RadiumBlock Builders Program Application - Cloud independent High Performance Geo-Distributed Public Infrastructure

RadiumBlock is a web3 infrastructure service provider providing high performance infrastructure to the Polkadot ecosystem. We are proposing to run a high performance, geographically distributed public RPC API Service for Astar ecosystem on our platform, allowing free community access. Our RPC service for Kusama and Polkadot is the fastest(lowest latency) and most Geo-driverse to our knowledge.

We manage private compute infrastructure on private data centers for our web2 customers and we have been working on deploying endpoints on that infrastructure. We are happy to report that we can deploy that in multiple geographies now.
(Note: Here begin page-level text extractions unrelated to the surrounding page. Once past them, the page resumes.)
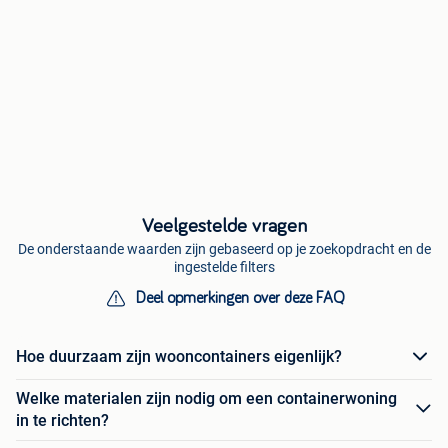
Veelgestelde vragen
De onderstaande waarden zijn gebaseerd op je zoekopdracht en de
ingestelde filters
Deel opmerkingen over deze FAQ
Hoe duurzaam zijn wooncontainers eigenlijk?
Welke materialen zijn nodig om een containerwoning
in te richten?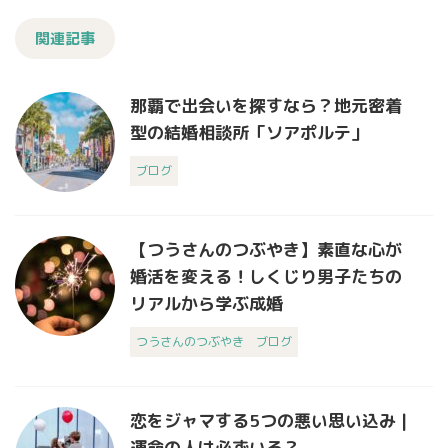
関連記事
那覇で出会いを探すなら？地元密着
型の結婚相談所「ソアポルテ」
ブログ
【つうさんのつぶやき】素直な心が
婚活を変える！しくじり男子たちの
リアルから学ぶ成婚
つうさんのつぶやき
ブログ
恋をジャマする5つの悪い思い込み |
運命の人は必ずいる？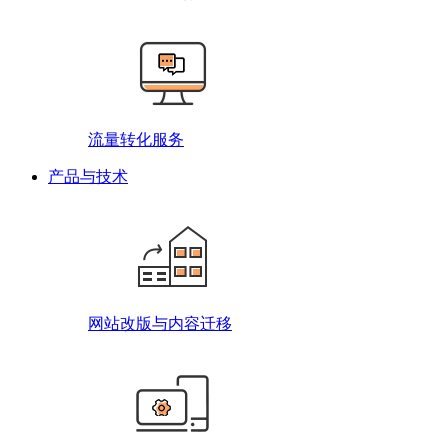
流量转化服务
产品与技术
网站改版与内容迁移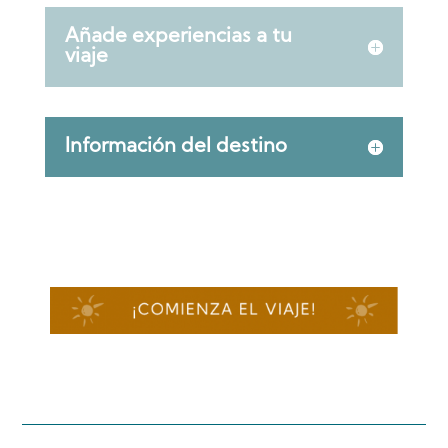
Añade experiencias a tu
viaje
Información del destino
Here is an updated proposal based on our own infrastructure - i.e. without using any cloud provider.

TLDR; We are sharing our proposal details here:

@bLd759 @Maarten re-posting as a new topic because the previous topic was closed.
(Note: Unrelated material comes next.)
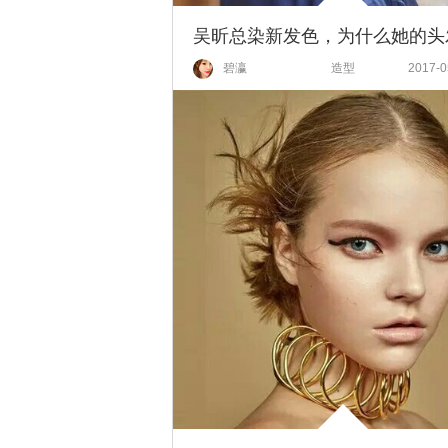
碧瀛
造型
2017-0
If you read the reply from @bLd759 in the previous topic, I think you can find the answer.

That is why the topic was closed.

Understood. This proposal is different and addresses the concern @bLd759 expressed about not using cloud infrastructure. Hence as @bLd759 encouraged we are back with a private infrastructure based solution. In that sense having a separate topic seems appropriate too given the proposal is different from the earlier one.

1 Like

I’m sorry but I don’t see any change to this proposal from the last one.

We have been working on our own private compute deployment using our existing data center locations (locations we have had for 10+ years now) before your feedback and added more since then. We request to please look at the budget section. The budget breakdown assumes geo locations on our private compute server clusters NOT aws or cloud. This will allows for significantly more compute(~20x vs AWS) and bandwidth (250TB at no cost, ~$31k in aws) to be provided to the endpoint service. The compute and bandwidth savings scales up as more geo locations are factored in. All of this explicitly tries to address the cloud cost over run and independence issue. It does increase our labor cost. We have tried to be transparent about our pricing model in the proposal. Please do ask us any more questions you all may have.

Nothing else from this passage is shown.